We need to stop using hrefs and instead use PRNs.
Proposal
I’m proposing to perform the PRN migration within a single release. Originally I thought it would need to happen across multiple releases due to how slow it would be to look up each Pulp entity via the API. However, the PRN values can be computed.
Example href: /pulp/api/v3/repositories/rpm/rpm/0198a4fd-deac-75fe-8942-a8fbc8476481/
Matching PRN: prn:rpm.rpmrepository:0198a4fd-deac-75fe-8942-a8fbc8476481
The UUID values will always match between the href and the PRN. Each href prefix also matches up nicely to a PRN prefix. With this information, we can use a static prefix mapping from href to PRN to compute the values.

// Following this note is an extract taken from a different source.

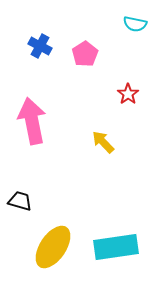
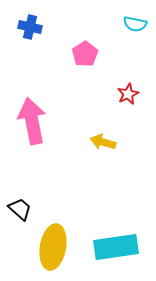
blue cross: moved 10 px left, 19 px up; rotated 15 degrees counterclockwise
red star: rotated 10 degrees clockwise
yellow arrow: rotated 30 degrees counterclockwise
black trapezoid: moved 8 px down; rotated 25 degrees clockwise
yellow ellipse: rotated 24 degrees counterclockwise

The only special case is repository versions - they look like /pulp/api/v3/repositories/rpm/rpm/0198a4fd-deac-75fe-8942-a8fbc8476481/versions/7/
. The issue is that the version href only include the repository UUID, not the version UUID. So, for repository versions only, we’ll need to look the PRN up via the API (or, if we’re really needing speed, via a direct connection to the Pulp DB).

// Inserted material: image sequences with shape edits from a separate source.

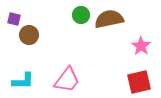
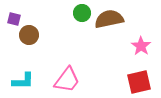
green circle: moved 1 px right, 2 px up
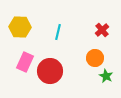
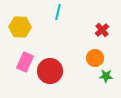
cyan line: moved 20 px up
green star: rotated 24 degrees counterclockwise
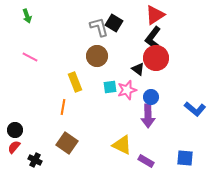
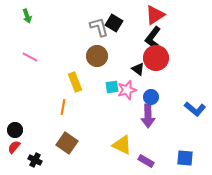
cyan square: moved 2 px right
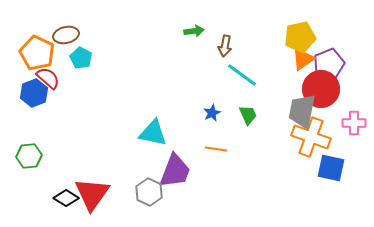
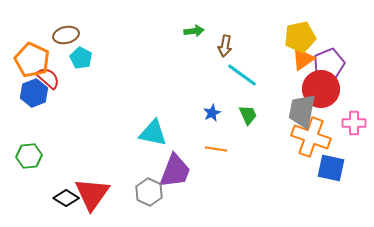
orange pentagon: moved 5 px left, 7 px down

The steps to develop the migration would thus be:
- Begin indexing PRNs on Katello records with Pulp hrefs
- Populate PRNs for existing records
- Remove href fields and begin using PRNs for all Pulp entities
Testing:
- Measure the performance of the PRN migration on older hardware to ensure it truly is fast enough for a single upgrade
- Update Robottelo tests to stop relying on hrefs
Once Pulp 4 is out, Katello will be already using PRNs, so there will be no concern about href fields no longer being available.
Alternative Designs
Looking up all PRN values by the API is an alternative as mentioned before. It is likely much slower since “computing” the PRN will just require looking up hrefs in the Katello DB, performing string manipulation following the mapping, and inserting the new PRN values. If we fetch the values via the Pulp API, we have to go through Pulp’s entire stack. The only benefit is that it would be simpler logic. However, a lookup table for href->PRN is relatively simple as well, and even if the resource names change, we only need to maintain the mapping for a single release.
Decision Outcome
…
Impacts
…